Metido num terno de brim, engravatado, sapatos supimpas, era sua indumentária. Então aquele homem negro ali de pé com as bochechas a ponto de estourar, aquelas bochechas que disputavam com o nariz largo o espaço mediano daquela face negra intrigantemente infantil e dona daquele espírito refinado de quem se propusera a compreender as pessoas custasse-lhe isso tempo ou saúde, ou os dois. Mais tarde, bem mais tarde eu iria compará-lo a Louis Armstrong!
Essas matinês do Clube 11 de Agosto aconteciam aos domingos logo após a missa. Apenas as famílias da “alta sociedade” podiam entrar no clube. Eu nunca fui do high society, mas estava sempre por lá ao pé do coreto vidrado na orquestra. Meu avô, que não era rico, mas era um intelectual, era sócio do Clube 11 de Agosto. Isso me permitia passar pelo porteiro, José do Carmo, sem ao menos ter que apresentar a carteirinha. É neto do seu Bidoca, pode entrar. Me dizia o bondoso homem e com um afago em minha cabeça me punha para dentro.

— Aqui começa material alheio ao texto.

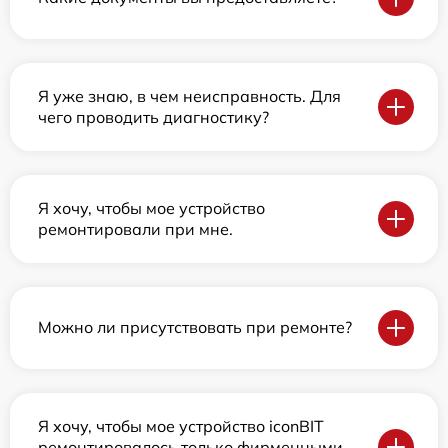
Я уже знаю, в чем неисправность. Для
чего проводить диагностику?
Я хочу, чтобы мое устройство
ремонтировали при мне.
Можно ли присутствовать при ремонте?
Я хочу, чтобы мое устройство iconBIT
ремонтировалось только фирменными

Havia algumas músicas que o piston de Chico Formiga apenas alinhavava. Outras ele dividia com o clarinete de Carlos Cordeiro e noutras, finalmente, ele solava impávido como um deus de ébano. Solava por alguns minutos. Na verdade era uma seqüência dessas músicas exaustivamente ensaiadas e que ao ser apresentadas punham a todos de queixo caído, principalmente a gurizada. Quanto aos adultos, como foi dito, estes saíam a bailar pelo salão em estado de graça.
Am mulheres com os cabelos ensopados de laquê, os vestidos de organsa fofos. Os homens de calça de garbadine, camisa de fio da Escócia. E tomava-se cerveja, cuba livre e coca-cola e guaraná. (Trechos de Umbanda por Estas Bandas, de Ernâni por Estas Bandas).